En tout cas vous êtes plusieurs centaines à venir me lire chaque mois (hors période électorale) et je vous en remercie chaudement.

 

Ce 500ème post sera consacré à la contribution fédérale « Le Finistère en marche » signée en autre par P. Adam, JJ Urvoas, Ch. Guittet et bien d’autres.

Pourquoi un militant comme moi est-il amené à signer ce genre de texte ?

D’abord parce que cela fait partie de la vie du PS. Les militants ne sont pas là que pour coller des affiches, arpenter les marchés et aller gentillement voter les yeux fermés les textes que Solférino leur propose. Nous sommes là pour discuter ces textes, les amender, en proposer d’autres, bref pour avoir des idées et les défendre. Je ne suis pas adepte d’un militantisme au sein d’un parti caporalisé. Pour ne pas avoir d’état d’âme dans la bataille, il faut être sûr que tout a été sainement décidé entre les assauts et que les décisions prises le sont bien pour l’intérêt de tous dans le respect des idées et des valeurs. C’est pourquoi, participer et signer cette contribution me permet de me sentir bien au PS, et dans la section Iroise en particulier.

Parmi toutes les propositions avancées par la contribution « Le Finistère en marche », que retenir en particulier ?

Trois grandes thématiques y sont abordées :

  1. Réussir un congrès d’unité garantie d’une vie fédérale animée
  2. Retrouver l’audace réformatrice au service de l’exemplarité démocratique
  3. Rebâtir un projet fédéral pour assurer l’ancrage durable des socialistes

La première concerne la vie interne du parti et pose en filigrane la question du rôle du PS alors que nous sommes enfin revenu au gouvernement. En substance, faut-il anesthésier le PS pour laisser le gouvernement bosser en paix ? A mon sens la réponse est résolument non. Nous savons que les deux années qui viennent vont être très dures car il faut à la fois réparer la casse engendrée par dix ans d’errements UMP et régler la crise. Nous allons donc soutenir sans faiblir ce gouvernement. Mais, si tout avance correctement un bilan sera tiré d’ici deux ans et soit nous n’aurons pas suffisamment réussi à corriger les choses et il faudra alors avoir d’autres pistes de travail, soit nous serons sortis de ce double désastre et nous aurons enfin les moyens d’aller au bout de notre audace réformatrice. Mais dans les deux cas, il faudra être prêt à enclencher une nouvelle phase du quinquennat, et cela se prépare. La mission du PS pour ces années à venir est à la fois de soutenir le gouvernement et d’être prêt pour la seconde phase du quinquennat.
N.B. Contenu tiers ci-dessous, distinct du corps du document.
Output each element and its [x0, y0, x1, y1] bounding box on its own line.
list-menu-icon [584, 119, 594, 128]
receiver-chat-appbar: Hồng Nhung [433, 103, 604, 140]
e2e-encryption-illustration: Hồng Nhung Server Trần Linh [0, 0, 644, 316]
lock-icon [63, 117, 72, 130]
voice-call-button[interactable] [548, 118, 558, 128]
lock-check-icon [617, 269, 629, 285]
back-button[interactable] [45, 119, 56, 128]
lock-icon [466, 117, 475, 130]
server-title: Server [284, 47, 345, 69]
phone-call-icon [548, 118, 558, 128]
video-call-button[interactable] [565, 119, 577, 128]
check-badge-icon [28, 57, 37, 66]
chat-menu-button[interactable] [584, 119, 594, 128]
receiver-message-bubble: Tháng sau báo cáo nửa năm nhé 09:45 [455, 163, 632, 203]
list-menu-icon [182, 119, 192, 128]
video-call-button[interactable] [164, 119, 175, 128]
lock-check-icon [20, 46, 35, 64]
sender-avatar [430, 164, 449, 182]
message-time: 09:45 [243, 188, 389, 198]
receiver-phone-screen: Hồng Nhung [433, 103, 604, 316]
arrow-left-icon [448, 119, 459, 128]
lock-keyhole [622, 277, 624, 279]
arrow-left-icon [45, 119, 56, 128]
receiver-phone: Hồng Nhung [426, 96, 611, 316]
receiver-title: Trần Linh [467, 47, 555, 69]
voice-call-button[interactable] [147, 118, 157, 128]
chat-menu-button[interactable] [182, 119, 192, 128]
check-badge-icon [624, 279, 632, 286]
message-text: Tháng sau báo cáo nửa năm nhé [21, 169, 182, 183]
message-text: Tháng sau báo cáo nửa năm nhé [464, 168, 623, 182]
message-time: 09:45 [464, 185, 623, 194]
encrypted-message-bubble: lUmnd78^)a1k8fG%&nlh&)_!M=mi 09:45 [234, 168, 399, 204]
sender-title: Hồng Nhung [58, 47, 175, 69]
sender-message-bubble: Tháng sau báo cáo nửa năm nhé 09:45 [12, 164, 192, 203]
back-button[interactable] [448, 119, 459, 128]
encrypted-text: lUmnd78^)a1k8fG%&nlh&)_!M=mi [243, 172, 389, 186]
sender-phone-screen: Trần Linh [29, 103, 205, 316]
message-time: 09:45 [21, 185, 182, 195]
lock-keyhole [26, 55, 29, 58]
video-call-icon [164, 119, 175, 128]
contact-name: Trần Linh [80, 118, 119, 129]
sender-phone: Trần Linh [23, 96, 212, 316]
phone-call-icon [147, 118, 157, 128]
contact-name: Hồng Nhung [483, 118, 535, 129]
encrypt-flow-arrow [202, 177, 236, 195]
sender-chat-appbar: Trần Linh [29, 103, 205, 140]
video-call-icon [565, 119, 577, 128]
Le thème 2 pose la question de la démocratie au sein d’un parti, du PS en particulier. Les législatives en Iroise (entre autres) ont montré que cette question n’avait pas de réponse unanime. Certains sont légitimistes et considèrent que les choix venant de la tête du parti s’imposent à tous sans discussion ou clause de conscience. D’autres au contraire posent la question de la responsabilité individuelle et de la prise en compte des choix locaux. Ceci peut se voir comme un choix à faire entre une démocratie représentative et une démocratie directe. L’alternative n’est pas nouvelle mais l’évolution numérique permet de reposer la question différemment, le tout sur l’arrière fond révolutionnaire du printemps arabe.
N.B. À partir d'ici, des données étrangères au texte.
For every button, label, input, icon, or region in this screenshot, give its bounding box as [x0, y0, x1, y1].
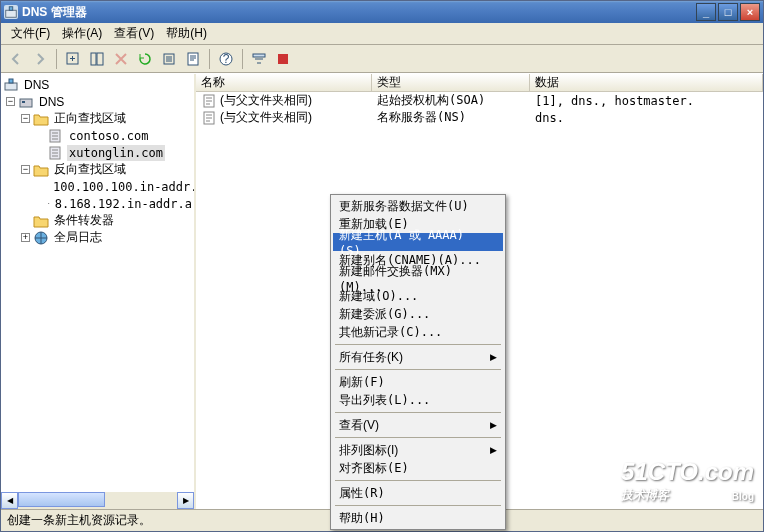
tree-zone-xutonglin[interactable]: xutonglin.com	[1, 144, 194, 161]
ctx-new-domain[interactable]: 新建域(O)...	[333, 287, 503, 305]
ctx-view[interactable]: 查看(V)▶	[333, 416, 503, 434]
ctx-all-tasks[interactable]: 所有任务(K)▶	[333, 348, 503, 366]
svg-rect-12	[9, 79, 13, 83]
record-icon	[201, 110, 217, 126]
svg-rect-0	[6, 10, 17, 17]
separator	[335, 369, 501, 370]
back-button	[5, 48, 27, 70]
refresh-button[interactable]	[134, 48, 156, 70]
app-icon	[4, 5, 18, 19]
tree-zone-contoso[interactable]: contoso.com	[1, 127, 194, 144]
list-row[interactable]: (与父文件夹相同) 名称服务器(NS) dns.	[196, 109, 763, 126]
svg-rect-1	[9, 7, 13, 11]
expand-icon[interactable]: +	[21, 233, 30, 242]
show-hide-button[interactable]	[86, 48, 108, 70]
svg-rect-10	[278, 54, 288, 64]
maximize-button[interactable]: □	[718, 3, 738, 21]
ctx-export-list[interactable]: 导出列表(L)...	[333, 391, 503, 409]
list-header: 名称 类型 数据	[196, 74, 763, 92]
menu-action[interactable]: 操作(A)	[56, 23, 108, 44]
separator	[335, 505, 501, 506]
tree-server[interactable]: − DNS	[1, 93, 194, 110]
toolbar: ?	[1, 45, 763, 73]
submenu-arrow-icon: ▶	[490, 352, 497, 362]
tree-cond-fwd[interactable]: 条件转发器	[1, 212, 194, 229]
scroll-left-icon[interactable]: ◀	[1, 492, 18, 509]
svg-rect-14	[22, 101, 25, 103]
status-text: 创建一条新主机资源记录。	[7, 512, 151, 529]
list-row[interactable]: (与父文件夹相同) 起始授权机构(SOA) [1], dns., hostmas…	[196, 92, 763, 109]
svg-rect-3	[91, 53, 96, 65]
tree-rev-zone[interactable]: − 反向查找区域	[1, 161, 194, 178]
stop-button[interactable]	[272, 48, 294, 70]
collapse-icon[interactable]: −	[21, 165, 30, 174]
col-name[interactable]: 名称	[196, 74, 372, 91]
scroll-right-icon[interactable]: ▶	[177, 492, 194, 509]
ctx-other-new[interactable]: 其他新记录(C)...	[333, 323, 503, 341]
menu-view[interactable]: 查看(V)	[108, 23, 160, 44]
ctx-new-mx[interactable]: 新建邮件交换器(MX)(M)...	[333, 269, 503, 287]
minimize-button[interactable]: _	[696, 3, 716, 21]
ctx-properties[interactable]: 属性(R)	[333, 484, 503, 502]
col-type[interactable]: 类型	[372, 74, 530, 91]
record-icon	[201, 93, 217, 109]
filter-button[interactable]	[248, 48, 270, 70]
svg-rect-4	[97, 53, 103, 65]
scroll-thumb[interactable]	[18, 492, 105, 507]
watermark: 51CTO.com 技术博客 Blog	[621, 458, 754, 504]
ctx-update[interactable]: 更新服务器数据文件(U)	[333, 197, 503, 215]
titlebar: DNS 管理器 _ □ ×	[1, 1, 763, 23]
close-button[interactable]: ×	[740, 3, 760, 21]
properties-button[interactable]	[182, 48, 204, 70]
ctx-new-delegation[interactable]: 新建委派(G)...	[333, 305, 503, 323]
svg-rect-9	[253, 54, 265, 57]
menubar: 文件(F) 操作(A) 查看(V) 帮助(H)	[1, 23, 763, 45]
ctx-new-host[interactable]: 新建主机(A 或 AAAA)(S)...	[333, 233, 503, 251]
menu-help[interactable]: 帮助(H)	[160, 23, 213, 44]
svg-rect-13	[20, 99, 32, 107]
help-button[interactable]: ?	[215, 48, 237, 70]
tree-panel[interactable]: DNS − DNS − 正向查找区域 contoso.com	[1, 74, 196, 509]
add-button[interactable]	[62, 48, 84, 70]
tree-global-log[interactable]: + 全局日志	[1, 229, 194, 246]
collapse-icon[interactable]: −	[21, 114, 30, 123]
context-menu: 更新服务器数据文件(U) 重新加载(E) 新建主机(A 或 AAAA)(S)..…	[330, 194, 506, 530]
forward-button	[29, 48, 51, 70]
separator	[335, 344, 501, 345]
separator	[335, 480, 501, 481]
export-button[interactable]	[158, 48, 180, 70]
svg-rect-6	[188, 53, 198, 65]
tree-hscrollbar[interactable]: ◀ ▶	[1, 492, 194, 509]
window-title: DNS 管理器	[22, 4, 696, 21]
ctx-refresh[interactable]: 刷新(F)	[333, 373, 503, 391]
tree-root[interactable]: DNS	[1, 76, 194, 93]
col-data[interactable]: 数据	[530, 74, 763, 91]
ctx-lineup[interactable]: 对齐图标(E)	[333, 459, 503, 477]
collapse-icon[interactable]: −	[6, 97, 15, 106]
separator	[335, 412, 501, 413]
menu-file[interactable]: 文件(F)	[5, 23, 56, 44]
submenu-arrow-icon: ▶	[490, 420, 497, 430]
submenu-arrow-icon: ▶	[490, 445, 497, 455]
tree-rev-item-1[interactable]: 100.100.100.in-addr.	[1, 178, 194, 195]
svg-rect-11	[5, 83, 17, 90]
separator	[335, 437, 501, 438]
tree-fwd-zone[interactable]: − 正向查找区域	[1, 110, 194, 127]
ctx-help[interactable]: 帮助(H)	[333, 509, 503, 527]
svg-text:?: ?	[223, 52, 230, 66]
ctx-arrange[interactable]: 排列图标(I)▶	[333, 441, 503, 459]
tree-rev-item-2[interactable]: 8.168.192.in-addr.a	[1, 195, 194, 212]
delete-button	[110, 48, 132, 70]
Enfin le thème 3 se veut ambitieux sur le plan des idées et veut donner à la fédération du Finistère une grande ambition : osons ici ce qui n’est pas possible ailleurs, soyons radicalement réformateurs, soyons impertinents, soyons visionnaires ! Ce thème m’est particulièrement cher. Mettons en place de nouvelles méthodes d’échanges et de travail permettant de briser les paradigmes, permettant d’oser de nouvelles idées pour les nouveaux défis que sont la rupture énergétique, la bascule climatique, les problèmes démographiques et les questions posées par le numérique. Les Lumières n’ont pas eu à se poser la question d’un climat qui bouleverse les écosystèmes, Jaurès n’a pas eu à se demander si les réseaux sociaux menaçaient ou étaient une chance pour les libertés et l’exercice du pouvoir, Blum n’a pas eu à se demander comme gérer la fin de l’ère pétrolière, et Mitterrand ne nous a pas préparé à rééquilibrer une société où les seniors sont si nombreux, où l’on ne donne plus de repère et d’avenir à sa jeunesse et où les classes d’âge intermédiaires doivent assumer les dettes passées et les doutes présents. Les idées passées ne peuvent suffisamment éclairer le présent. Nous n’avons pas d’autres choix que de trouver aujourd’hui des idées radicalement nouvelles pour un projet à la hauteur des défis et d’être en mesure de faire émerger de nouveaux Jaurès, Blum ou Mitterrand.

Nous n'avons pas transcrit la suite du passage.